■ **WORK ORDER**: The expected output is exactly the lines below, starting at the line with "ellas en viviendas" and ending at the line with "ДЕЈСТВУВАЊЕ", both included; no other line belongs in it.

Start of EXERCISE MATERIALS

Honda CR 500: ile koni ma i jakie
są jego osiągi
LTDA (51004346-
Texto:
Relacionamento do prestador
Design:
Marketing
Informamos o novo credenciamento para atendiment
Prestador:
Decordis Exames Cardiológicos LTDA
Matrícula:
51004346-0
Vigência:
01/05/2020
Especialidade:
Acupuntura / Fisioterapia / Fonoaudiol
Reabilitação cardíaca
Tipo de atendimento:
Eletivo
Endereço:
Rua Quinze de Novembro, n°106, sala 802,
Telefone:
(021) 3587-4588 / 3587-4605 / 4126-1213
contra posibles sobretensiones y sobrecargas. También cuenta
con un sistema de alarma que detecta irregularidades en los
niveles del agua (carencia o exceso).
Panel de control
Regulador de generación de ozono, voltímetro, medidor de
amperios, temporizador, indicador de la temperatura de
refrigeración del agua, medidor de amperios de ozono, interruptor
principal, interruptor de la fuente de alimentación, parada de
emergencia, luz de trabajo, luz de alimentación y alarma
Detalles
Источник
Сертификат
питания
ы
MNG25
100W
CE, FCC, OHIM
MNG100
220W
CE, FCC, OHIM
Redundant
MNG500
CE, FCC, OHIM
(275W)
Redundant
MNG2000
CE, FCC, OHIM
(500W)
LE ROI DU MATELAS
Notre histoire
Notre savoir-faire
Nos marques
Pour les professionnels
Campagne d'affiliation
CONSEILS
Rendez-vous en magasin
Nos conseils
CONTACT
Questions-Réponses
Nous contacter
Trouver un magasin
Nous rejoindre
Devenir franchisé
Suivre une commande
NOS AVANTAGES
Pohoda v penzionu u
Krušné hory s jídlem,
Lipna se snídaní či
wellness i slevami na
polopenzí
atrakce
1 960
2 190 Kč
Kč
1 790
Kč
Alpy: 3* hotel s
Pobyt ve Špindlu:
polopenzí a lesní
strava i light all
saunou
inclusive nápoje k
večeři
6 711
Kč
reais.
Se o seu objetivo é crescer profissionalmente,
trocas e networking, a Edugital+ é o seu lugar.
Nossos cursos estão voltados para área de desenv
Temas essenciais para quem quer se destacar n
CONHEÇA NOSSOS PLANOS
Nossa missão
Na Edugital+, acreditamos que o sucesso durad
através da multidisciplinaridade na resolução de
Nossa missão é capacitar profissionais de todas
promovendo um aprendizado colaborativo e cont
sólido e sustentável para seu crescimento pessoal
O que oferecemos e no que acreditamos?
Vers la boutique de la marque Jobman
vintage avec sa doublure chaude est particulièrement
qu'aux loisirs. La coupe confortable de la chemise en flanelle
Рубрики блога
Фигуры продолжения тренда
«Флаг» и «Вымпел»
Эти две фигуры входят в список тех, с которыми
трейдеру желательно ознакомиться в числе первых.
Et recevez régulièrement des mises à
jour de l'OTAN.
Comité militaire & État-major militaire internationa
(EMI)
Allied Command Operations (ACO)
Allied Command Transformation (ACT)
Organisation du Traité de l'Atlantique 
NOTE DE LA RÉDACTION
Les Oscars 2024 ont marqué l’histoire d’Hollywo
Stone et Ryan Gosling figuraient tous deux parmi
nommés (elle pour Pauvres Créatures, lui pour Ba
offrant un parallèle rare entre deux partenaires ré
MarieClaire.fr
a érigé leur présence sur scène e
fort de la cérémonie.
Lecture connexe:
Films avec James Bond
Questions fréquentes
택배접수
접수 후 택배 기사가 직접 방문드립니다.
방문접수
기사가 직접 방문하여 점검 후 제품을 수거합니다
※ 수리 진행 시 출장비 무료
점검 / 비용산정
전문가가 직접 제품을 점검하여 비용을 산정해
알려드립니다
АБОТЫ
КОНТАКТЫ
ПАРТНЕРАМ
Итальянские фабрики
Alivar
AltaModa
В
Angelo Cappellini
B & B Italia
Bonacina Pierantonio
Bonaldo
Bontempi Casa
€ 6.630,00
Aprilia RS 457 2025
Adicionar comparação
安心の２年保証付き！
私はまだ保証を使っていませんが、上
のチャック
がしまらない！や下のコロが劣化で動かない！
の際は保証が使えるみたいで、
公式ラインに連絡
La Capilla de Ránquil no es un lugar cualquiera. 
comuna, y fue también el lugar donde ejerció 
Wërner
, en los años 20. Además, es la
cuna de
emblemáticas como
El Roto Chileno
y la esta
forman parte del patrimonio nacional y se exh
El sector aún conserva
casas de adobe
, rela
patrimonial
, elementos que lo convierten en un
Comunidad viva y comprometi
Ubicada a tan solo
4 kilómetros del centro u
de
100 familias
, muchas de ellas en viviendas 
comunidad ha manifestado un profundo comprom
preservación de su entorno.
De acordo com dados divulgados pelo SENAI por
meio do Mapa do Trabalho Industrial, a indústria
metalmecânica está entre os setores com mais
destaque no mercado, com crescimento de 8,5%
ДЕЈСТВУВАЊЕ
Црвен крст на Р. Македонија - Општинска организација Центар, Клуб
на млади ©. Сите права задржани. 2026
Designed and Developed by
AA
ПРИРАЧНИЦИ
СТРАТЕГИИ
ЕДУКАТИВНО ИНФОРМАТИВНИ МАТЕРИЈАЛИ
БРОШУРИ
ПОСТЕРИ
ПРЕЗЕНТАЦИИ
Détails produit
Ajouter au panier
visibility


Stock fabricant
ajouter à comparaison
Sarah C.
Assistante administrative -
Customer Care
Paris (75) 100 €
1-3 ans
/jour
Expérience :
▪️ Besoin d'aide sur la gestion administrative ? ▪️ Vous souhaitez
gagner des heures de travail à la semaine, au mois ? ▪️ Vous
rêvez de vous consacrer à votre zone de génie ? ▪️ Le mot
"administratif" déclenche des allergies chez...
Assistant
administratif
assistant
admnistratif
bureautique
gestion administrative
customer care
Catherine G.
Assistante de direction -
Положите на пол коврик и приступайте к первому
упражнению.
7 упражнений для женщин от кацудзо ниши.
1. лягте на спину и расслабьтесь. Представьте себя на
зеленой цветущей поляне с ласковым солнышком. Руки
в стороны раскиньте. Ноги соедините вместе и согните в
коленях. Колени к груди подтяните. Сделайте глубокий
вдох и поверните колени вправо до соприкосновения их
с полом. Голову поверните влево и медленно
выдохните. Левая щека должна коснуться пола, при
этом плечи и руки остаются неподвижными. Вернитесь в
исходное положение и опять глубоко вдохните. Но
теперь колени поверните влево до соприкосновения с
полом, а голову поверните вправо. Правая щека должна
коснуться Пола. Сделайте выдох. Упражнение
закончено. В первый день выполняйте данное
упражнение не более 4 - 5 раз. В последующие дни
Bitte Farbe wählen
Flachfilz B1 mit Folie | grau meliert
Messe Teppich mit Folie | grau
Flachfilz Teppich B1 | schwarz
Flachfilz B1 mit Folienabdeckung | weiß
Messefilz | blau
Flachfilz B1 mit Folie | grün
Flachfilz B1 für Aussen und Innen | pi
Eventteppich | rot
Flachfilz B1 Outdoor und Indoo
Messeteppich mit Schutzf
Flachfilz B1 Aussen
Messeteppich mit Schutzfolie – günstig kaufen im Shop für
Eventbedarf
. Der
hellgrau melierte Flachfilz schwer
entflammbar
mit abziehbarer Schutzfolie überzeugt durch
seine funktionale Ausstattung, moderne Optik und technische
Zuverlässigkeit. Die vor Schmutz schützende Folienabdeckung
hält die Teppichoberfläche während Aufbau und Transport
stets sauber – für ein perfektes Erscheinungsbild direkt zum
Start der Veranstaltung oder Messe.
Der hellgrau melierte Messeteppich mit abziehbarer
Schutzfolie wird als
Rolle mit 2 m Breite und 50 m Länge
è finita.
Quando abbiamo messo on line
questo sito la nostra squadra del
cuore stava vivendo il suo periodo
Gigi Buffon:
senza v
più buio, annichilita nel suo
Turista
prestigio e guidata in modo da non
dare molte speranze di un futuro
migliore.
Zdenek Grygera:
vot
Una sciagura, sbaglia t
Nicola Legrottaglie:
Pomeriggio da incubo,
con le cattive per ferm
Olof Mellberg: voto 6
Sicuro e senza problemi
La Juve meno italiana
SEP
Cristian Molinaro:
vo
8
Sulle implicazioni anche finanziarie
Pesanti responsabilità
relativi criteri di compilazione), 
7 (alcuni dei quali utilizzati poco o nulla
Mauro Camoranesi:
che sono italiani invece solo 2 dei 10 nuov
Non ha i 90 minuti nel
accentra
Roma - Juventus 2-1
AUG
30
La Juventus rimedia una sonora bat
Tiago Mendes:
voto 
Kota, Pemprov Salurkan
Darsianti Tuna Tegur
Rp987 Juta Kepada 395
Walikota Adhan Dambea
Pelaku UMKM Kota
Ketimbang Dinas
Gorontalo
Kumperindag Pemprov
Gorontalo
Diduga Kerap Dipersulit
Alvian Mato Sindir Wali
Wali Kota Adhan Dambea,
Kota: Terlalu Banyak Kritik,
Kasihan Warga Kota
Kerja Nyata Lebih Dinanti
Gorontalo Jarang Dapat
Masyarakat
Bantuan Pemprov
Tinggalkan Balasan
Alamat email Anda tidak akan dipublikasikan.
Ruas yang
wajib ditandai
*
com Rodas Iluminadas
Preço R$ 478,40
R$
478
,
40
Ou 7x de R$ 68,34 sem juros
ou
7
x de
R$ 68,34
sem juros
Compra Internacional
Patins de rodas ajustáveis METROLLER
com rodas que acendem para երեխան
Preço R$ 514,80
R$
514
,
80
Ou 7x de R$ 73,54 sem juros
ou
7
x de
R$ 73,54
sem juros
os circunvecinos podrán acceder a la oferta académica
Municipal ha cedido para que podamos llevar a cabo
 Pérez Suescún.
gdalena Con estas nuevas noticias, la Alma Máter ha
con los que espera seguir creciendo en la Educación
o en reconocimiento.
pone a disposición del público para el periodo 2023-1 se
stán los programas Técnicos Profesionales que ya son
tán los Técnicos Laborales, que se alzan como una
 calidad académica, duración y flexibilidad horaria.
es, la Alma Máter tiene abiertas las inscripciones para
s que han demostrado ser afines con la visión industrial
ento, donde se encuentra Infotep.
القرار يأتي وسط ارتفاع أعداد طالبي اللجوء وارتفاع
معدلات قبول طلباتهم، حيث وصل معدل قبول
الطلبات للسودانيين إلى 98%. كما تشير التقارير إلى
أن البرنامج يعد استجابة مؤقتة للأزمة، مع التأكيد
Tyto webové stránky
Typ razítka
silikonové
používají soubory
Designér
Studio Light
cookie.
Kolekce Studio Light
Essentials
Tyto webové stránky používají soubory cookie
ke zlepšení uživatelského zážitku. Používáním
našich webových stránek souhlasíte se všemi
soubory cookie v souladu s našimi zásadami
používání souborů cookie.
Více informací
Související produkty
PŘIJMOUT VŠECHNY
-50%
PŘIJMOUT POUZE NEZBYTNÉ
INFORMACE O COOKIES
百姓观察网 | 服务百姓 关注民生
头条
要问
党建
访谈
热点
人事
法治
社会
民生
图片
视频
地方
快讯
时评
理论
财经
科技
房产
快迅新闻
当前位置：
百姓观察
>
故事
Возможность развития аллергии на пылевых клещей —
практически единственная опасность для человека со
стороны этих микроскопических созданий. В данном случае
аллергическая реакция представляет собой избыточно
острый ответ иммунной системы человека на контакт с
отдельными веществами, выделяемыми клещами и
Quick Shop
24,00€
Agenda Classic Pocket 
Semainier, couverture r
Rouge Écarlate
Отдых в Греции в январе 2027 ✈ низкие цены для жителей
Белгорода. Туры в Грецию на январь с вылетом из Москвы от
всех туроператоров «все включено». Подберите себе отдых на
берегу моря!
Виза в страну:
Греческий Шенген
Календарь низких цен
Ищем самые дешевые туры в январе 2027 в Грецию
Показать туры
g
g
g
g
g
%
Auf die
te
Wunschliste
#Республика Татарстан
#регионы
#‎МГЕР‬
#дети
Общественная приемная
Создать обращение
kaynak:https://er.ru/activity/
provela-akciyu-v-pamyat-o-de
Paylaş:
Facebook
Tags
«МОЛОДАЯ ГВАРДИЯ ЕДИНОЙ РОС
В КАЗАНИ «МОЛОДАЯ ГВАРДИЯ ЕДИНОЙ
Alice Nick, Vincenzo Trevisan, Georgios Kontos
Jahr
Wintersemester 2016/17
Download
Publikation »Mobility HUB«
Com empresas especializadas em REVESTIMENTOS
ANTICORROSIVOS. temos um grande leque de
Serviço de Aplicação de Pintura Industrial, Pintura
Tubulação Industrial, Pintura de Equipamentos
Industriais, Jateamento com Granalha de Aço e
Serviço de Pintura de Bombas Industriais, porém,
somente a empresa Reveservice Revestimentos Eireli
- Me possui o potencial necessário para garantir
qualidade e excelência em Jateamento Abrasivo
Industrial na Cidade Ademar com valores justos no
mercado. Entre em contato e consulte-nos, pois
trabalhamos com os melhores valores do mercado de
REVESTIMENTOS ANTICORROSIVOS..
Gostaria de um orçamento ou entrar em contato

End of EXERCISE MATERIALS

■ **RESULT**:
, muchas de ellas en viviendas 
comunidad ha manifestado un profundo comprom
preservación de su entorno.
De acordo com dados divulgados pelo SENAI por
meio do Mapa do Trabalho Industrial, a indústria
metalmecânica está entre os setores com mais
destaque no mercado, com crescimento de 8,5%
ДЕЈСТВУВАЊЕ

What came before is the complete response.